IN DE SPO(®)TLIGHT

JON VISBEEN, TENNiS MAGAZINE

'Net als andere sporten wordt ook tennis overschaduwd door voetbal'

Sportjournalist en tekstschrijver Jon Visbeen is verknocht aan tennis en is na een lange loopbaan bij het ANP en De Telegraaf nu actief voor onder andere TENNiS Magazine. Dit is volgens hem een old school glossy blad, dat gezien mag worden. Deze week verschijnt het slotnummer van 2023.

Jon, wat is de oplage van het magazine en hoe wordt ervoor gezorgd dat zo'n sportspecifiek blad in dit digitale tijdperk kan voortbestaan?

De cover van het slotnummer van 2023 van TENNiS Magazine, eind deze week in de winkel.

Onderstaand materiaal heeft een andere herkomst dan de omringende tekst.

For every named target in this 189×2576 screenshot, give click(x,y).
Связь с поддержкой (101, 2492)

Visbeen: “De oplage ligt rond de 5000, abonnees en losse verkoop samen. Het is best moeilijk ons staande te houden in het digitale tijdperk. Maar door in de artikelen wat dieper op de materie in te gaan, met mooie fotografie te werken en een diversiteit aan verhalen te bieden, hopen we de echte tennisliefhebber op zijn wenken te blijven bedienen.”

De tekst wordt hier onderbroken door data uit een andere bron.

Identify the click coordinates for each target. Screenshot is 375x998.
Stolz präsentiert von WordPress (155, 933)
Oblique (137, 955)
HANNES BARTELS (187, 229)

Hoe staat het met de populariteit van het tennis in Nederland, nu we ondanks een aantal bekende spelers een echte wereldtopper missen?

Visbeen: “In het dubbelspel beschikken we wel over een wereldtopper in de persoon van Wesley Koolhof. Hij stond al even eerste op de dubbel ranking en won Wimbledon dit jaar. In de single hebben we bij de mannen sinds enkele jaren in Tallon Griekspoor en Botic van de Zandschulp twee subtoppers in de top 50. Dat is in een sport die zo wijd verbreid is, razend knap. Datzelfde geldt voor Arantxa Rus die voor het eerste de top50 in is gekomen. Tennis is geen schaatsen of hockey, sporten die in slechts enkele landen serieus worden beoefend.”

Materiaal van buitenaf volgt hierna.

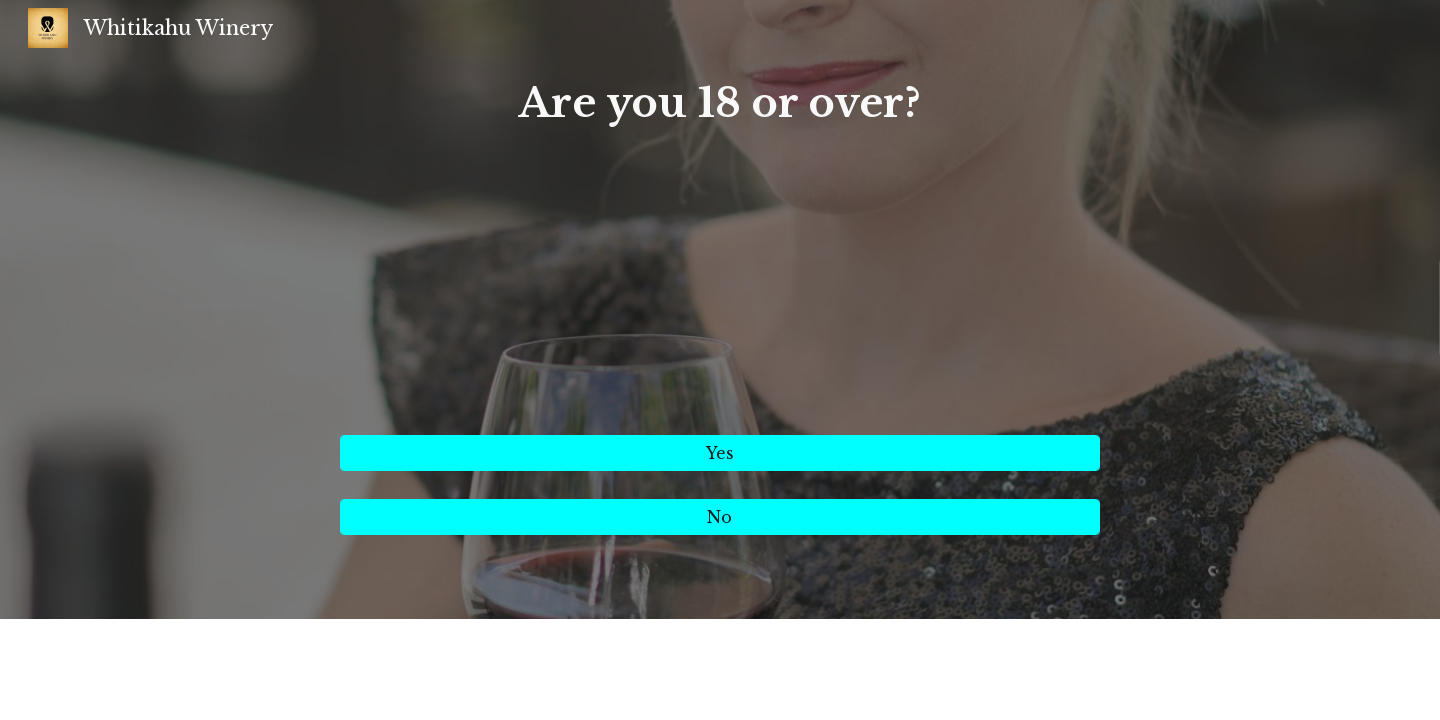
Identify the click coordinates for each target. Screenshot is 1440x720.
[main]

Hoe staat het met de toegang van de media tot de tennissers (m/v), zowel nationaal als internationaal? Accepteren veel spelers de boete voor het niet-verschijnen op persconferenties of valt dat wel mee? En kun je buiten die vaste mediamomenten nog iets bijzonders doen met grote tennissers?

Jon Visbeen met Roger Federer en Richard Krajicek.

Visbeen: “Dat is in het proftennis in zoverre goed geregeld dat als een speler is aangevraagd, hij ook moet komen opdraven voor een persconferentie na afloop van de wedstrijd. Anders krijgt hij een boete. Sommige toppers nemen zo’n boete voor lief en komen niet maar dat zijn toch uitzonderingen. Buiten de vaste mediamomenten kun je spelers bij toernooien 'one on one' aanvragen. Daar gaan de meesten wel op in.”

Is de Prix Citron voor de akeligste en minst toegankelijke tennisser nog een item, of wordt die prijs niet meer uitgereikt?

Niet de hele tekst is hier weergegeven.